Elizabeth, Mistress Hutton (fl. 1558), was an English courtier. She served in the Household of queen Katherine of Aragon and Mary I.

Elizabeth was the daughter and coheiress of Sir Robert Bellingham of Burnehead Hall, Burneside, Westmoreland by his wife Anne Pickering. She was the childhood friend of Katherine Parr.

In around 1529 and certainly by 1540 she married Cuthbert Hutton, the son of Hugh Hutton of Hutton John.
The Huttons had the son John, and at least three daughters, Katherine, Anne, and Mary. Through her daughter Mary she was the grandmother of Richard Huddleston.

She came to court when Katherine of Aragon married Henry VIII in 1509, to be one of her waiting gentlewomen. According to Alison Weir she was Katherine's Mother of the Maids. One very garbled account in a book published in 1882 completely mixes up the generations, but it appears that Elizabeth's youngest daughter, Mary, was born at court and her godmother was Princess Mary, Katherine Parr's stepdaughter. Elizabeth Hutton was definitely Mother of the Maids in the household of the selfsame, now Mary I, in July 1558:July 13, 1558. St. James's.— The Queen to the President in the North. A suit is pending before him between her well-beloved gentlewoman Elizabeth Hutton, mother of her maids, and one Richard Dudley, concerning a mill-dam on the water of Eamont, in the county of Cumberland. Inasmuch as the said Elizabeth is employed at St. James's, and cannot attend in the north, the Queen desires that the suit may be sent for trial at Whitehall.Mary I had been weak and ill from May 1558, which would last until her death on 17 November 1558.

The youngest brother of Richard Dudley, with whom Elizabeth had a legal dispute, Edmund Dudley, was married to the Huttons daughter Katherine.

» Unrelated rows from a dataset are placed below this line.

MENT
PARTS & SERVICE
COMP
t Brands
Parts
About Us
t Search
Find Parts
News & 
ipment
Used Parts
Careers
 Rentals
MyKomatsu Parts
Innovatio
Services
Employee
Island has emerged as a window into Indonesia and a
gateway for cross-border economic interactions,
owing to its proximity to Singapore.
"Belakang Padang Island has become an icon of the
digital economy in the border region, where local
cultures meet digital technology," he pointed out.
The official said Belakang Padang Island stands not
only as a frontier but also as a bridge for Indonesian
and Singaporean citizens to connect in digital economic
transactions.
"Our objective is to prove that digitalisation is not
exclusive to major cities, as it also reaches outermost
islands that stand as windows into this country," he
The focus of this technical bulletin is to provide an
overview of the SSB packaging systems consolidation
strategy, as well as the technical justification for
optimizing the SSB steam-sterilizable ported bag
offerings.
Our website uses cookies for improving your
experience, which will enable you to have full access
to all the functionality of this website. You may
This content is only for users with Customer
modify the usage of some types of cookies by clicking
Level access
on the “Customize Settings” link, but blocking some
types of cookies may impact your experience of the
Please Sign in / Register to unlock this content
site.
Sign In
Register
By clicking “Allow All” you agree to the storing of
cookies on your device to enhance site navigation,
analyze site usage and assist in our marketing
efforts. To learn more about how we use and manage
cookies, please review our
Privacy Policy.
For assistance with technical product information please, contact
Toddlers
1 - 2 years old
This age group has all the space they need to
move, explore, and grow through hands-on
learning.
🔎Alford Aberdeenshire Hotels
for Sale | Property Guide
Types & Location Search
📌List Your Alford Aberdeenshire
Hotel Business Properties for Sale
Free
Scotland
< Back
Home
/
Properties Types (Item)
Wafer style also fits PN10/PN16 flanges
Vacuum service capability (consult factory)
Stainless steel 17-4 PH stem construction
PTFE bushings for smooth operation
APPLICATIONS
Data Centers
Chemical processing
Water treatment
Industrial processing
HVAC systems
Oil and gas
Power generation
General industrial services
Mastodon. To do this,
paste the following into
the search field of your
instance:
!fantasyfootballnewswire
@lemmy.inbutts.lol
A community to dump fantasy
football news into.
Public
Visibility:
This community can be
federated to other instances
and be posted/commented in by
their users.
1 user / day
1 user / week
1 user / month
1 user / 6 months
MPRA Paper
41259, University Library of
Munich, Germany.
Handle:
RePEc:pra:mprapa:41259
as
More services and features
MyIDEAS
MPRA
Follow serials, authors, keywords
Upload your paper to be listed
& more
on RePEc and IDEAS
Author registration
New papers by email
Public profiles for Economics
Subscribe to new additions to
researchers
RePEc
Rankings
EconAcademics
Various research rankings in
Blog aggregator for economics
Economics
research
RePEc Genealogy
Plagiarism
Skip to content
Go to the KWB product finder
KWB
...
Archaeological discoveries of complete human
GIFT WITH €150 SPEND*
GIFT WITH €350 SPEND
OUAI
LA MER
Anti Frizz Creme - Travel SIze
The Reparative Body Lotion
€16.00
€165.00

Edmund Dudley and Katherine Hutton had the sons Richard Dudley, a Catholic priest and noted a Catholic agent and Jesuit, and John Dudley, who would inherit Yanwath Hall from his uncle.

When Elizabeth left court, she returned to Hutton John, where she and her husband laid out gardens in the style of those at Hampton Court.

Cuthbert Hutton served in the Scottish war under Edward VI. He was killed, and left as his heir his son John. His widow Elizabeth acquired the wardship.